Indeed, the necessity for construction coincides with Aotearoa's population growth—this work does not resist this demand. However, it aspires to dismantle preconceptions of sprawl, suggesting that it can manifest without withering people's tacit understanding of their homescape. As the Waitākere Ranges are the geographic spine of Tāmaki Makaurau, the landscape's value manifests in the sentiment people share with its unscathed wilderness—forged through years of ancestral lineage. This project, therefore, offers an imaginative rescripting of a commercial building—what if this structure was designed through a place-privileging lens?
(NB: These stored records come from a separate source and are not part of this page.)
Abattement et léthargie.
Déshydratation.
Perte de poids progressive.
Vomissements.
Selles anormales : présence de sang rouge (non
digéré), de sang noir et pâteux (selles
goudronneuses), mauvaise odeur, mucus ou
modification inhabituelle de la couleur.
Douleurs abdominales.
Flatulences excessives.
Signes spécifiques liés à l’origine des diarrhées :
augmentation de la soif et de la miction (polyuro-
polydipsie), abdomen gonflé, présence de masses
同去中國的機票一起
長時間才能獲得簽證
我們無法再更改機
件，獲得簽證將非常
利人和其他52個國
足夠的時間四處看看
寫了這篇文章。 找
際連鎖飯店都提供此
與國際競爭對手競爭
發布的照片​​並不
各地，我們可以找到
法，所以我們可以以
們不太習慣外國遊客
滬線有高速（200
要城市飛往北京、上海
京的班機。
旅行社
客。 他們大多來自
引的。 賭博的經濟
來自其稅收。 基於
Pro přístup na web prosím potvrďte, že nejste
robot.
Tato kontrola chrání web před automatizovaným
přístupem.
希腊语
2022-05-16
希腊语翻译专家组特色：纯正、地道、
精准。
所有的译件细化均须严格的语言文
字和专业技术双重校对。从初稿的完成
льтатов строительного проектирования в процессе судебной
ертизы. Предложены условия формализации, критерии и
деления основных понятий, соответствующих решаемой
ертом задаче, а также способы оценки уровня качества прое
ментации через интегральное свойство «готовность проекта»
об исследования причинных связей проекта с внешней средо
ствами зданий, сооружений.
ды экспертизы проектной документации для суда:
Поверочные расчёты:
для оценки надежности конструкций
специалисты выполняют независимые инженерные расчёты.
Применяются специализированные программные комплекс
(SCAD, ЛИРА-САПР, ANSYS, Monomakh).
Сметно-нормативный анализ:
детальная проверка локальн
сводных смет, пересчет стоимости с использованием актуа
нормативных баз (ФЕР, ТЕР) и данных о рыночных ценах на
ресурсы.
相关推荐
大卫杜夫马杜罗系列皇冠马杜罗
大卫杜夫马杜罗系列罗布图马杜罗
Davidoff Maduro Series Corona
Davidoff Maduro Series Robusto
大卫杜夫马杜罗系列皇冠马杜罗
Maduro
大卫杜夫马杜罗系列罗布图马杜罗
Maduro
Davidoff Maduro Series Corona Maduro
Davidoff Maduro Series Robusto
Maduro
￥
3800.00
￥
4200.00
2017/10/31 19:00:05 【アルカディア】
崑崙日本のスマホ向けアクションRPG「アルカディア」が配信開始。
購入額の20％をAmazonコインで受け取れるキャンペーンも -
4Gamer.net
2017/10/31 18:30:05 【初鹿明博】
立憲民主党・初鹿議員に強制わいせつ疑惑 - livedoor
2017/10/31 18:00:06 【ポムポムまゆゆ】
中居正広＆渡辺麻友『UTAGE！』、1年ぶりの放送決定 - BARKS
The rescripted building consolidates a therapeutic complex—'Fringe House'. The titular 'Fringe' is positioned firstly through Titirangi's translation—'Fringe of Heaven'—and secondly through its peripheral occupation at the city's edge. The complex is triadic: 'The Terrace'—a meeting place and kitchen; 'The Cabins'—therapy spaces; and lastly, 'The Makerspace'. These typologies leverage Titirangi's natural landscape, bohemian community and art culture—set to amplify architecture's kinship to place. Modernism is deep-rooted in Titirangi's vernacular history. Its modernist buildings are highly valued due to their sincere reconciliation with Waitākere's panoramic sights and dense bush. Their lightness and transparency blur a sense of inside-ness/outside-ness.

'The Terrace' is transparent, framing fleeting views to the Manukau Harbour from Titirangi's streetscape. The structure is set back from the footpath—to foreground native bush and align with the neighbouring heritage building, Lopdell House. Columns and downpipes are forest-like, coming in and out of alignment with surrounding trees. ‘The Terrace’ interplays between outside and in, blurring building/forest, column/tree, roof/canopy. A series of glass pavilions make up the building—touching the ground lightly and stepping with the sloped site. Each roof module is canopy-like, bowed to capture rainwater with copper gutters. This metal will develop a green patina—a gesture to neighbouring Te Uru Gallery and celebration of Titirangi’s wet climate. Downpipes funnel rainwater to detention-aqueducts following the lower path. Water is part of the occupational experience.

Positioned adjacent to the temporal art market, 'The Makerspace' channels the public through an ascending stairwell. The first point of connection is the adornment of the exterior walls: a terracotta tile designed to match that which exists in the building's background. Lopdell House's roof tiles are repatterned here, the structure's body related and tethered to its context.

'The Cabins' are bunkered down the sloped site. A promenade sinks into the forest, the path weaving between Kauri and Tōtara. Dense bush veils the cabins. Wet soil and manuka draw an aroma of calm. Upon arrival, a large overhang cantilevered above the path suggests entry.